TASK REQUIREMENTS: When the line with "Cobalah untuk mengintegrasikan" turns up below, begin repeating exactly, and carry on through the line with "हुए दर्दनाक सड़क"; no pictures go into the copy.

■ ■ ■

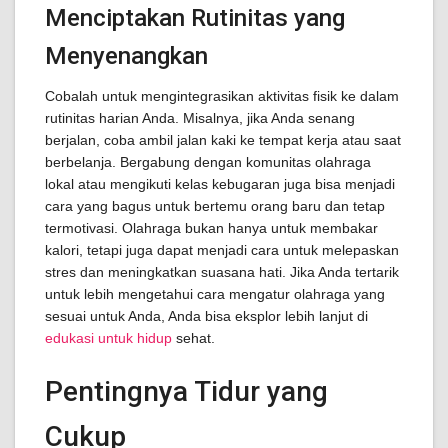
Menciptakan Rutinitas yang
Menyenangkan
Cobalah untuk mengintegrasikan aktivitas fisik ke dalam
rutinitas harian Anda. Misalnya, jika Anda senang
berjalan, coba ambil jalan kaki ke tempat kerja atau saat
berbelanja. Bergabung dengan komunitas olahraga
lokal atau mengikuti kelas kebugaran juga bisa menjadi
cara yang bagus untuk bertemu orang baru dan tetap
termotivasi. Olahraga bukan hanya untuk membakar
kalori, tetapi juga dapat menjadi cara untuk melepaskan
stres dan meningkatkan suasana hati. Jika Anda tertarik
untuk lebih mengetahui cara mengatur olahraga yang
sesuai untuk Anda, Anda bisa eksplor lebih lanjut di
edukasi untuk hidup
sehat.
Pentingnya Tidur yang
Cukup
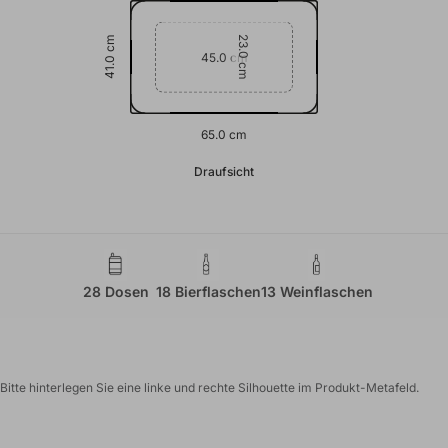
23.0 cm
41.0 cm
45.0 cm
65.0 cm
Draufsicht
28 Dosen
18 Bierflaschen
13 Weinflaschen
Bitte hinterlegen Sie eine linke und rechte Silhouette im Produkt-Metafeld.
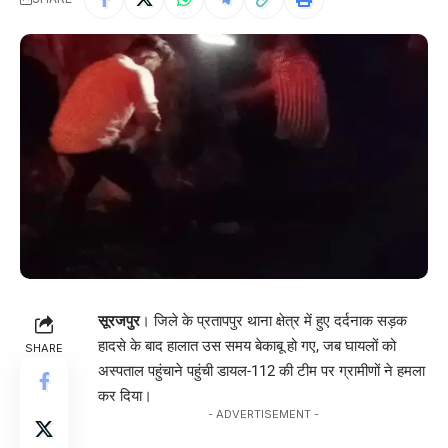
सूरजपुर
। जिले के प्रतापपुर थाना क्षेत्र में हुए दर्दनाक सड़क
हादसे के बाद हालात उस समय बेकाबू हो गए, जब घायलों को
SHARE
अस्पताल पहुंचाने पहुंची डायल-112 की टीम पर ग्रामीणों ने हमला
कर दिया।
- ADVERTISEMENT -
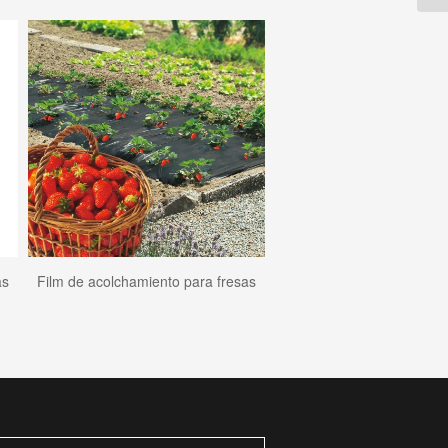
as
Film de acolchamiento para fresas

■ ■ ■

YOUR RESPONSE:
Cobalah untuk mengintegrasikan aktivitas fisik ke dalam
rutinitas harian Anda. Misalnya, jika Anda senang
berjalan, coba ambil jalan kaki ke tempat kerja atau saat
berbelanja. Bergabung dengan komunitas olahraga
lokal atau mengikuti kelas kebugaran juga bisa menjadi
cara yang bagus untuk bertemu orang baru dan tetap
termotivasi. Olahraga bukan hanya untuk membakar
kalori, tetapi juga dapat menjadi cara untuk melepaskan
stres dan meningkatkan suasana hati. Jika Anda tertarik
untuk lebih mengetahui cara mengatur olahraga yang
sesuai untuk Anda, Anda bisa eksplor lebih lanjut di
edukasi untuk hidup
sehat.
Pentingnya Tidur yang
Cukup
23.0 cm
41.0 cm
45.0 cm
65.0 cm
Draufsicht
28 Dosen
18 Bierflaschen
13 Weinflaschen
Bitte hinterlegen Sie eine linke und rechte Silhouette im Produkt-Metafeld.
सूरजपुर
। जिले के प्रतापपुर थाना क्षेत्र में हुए दर्दनाक सड़क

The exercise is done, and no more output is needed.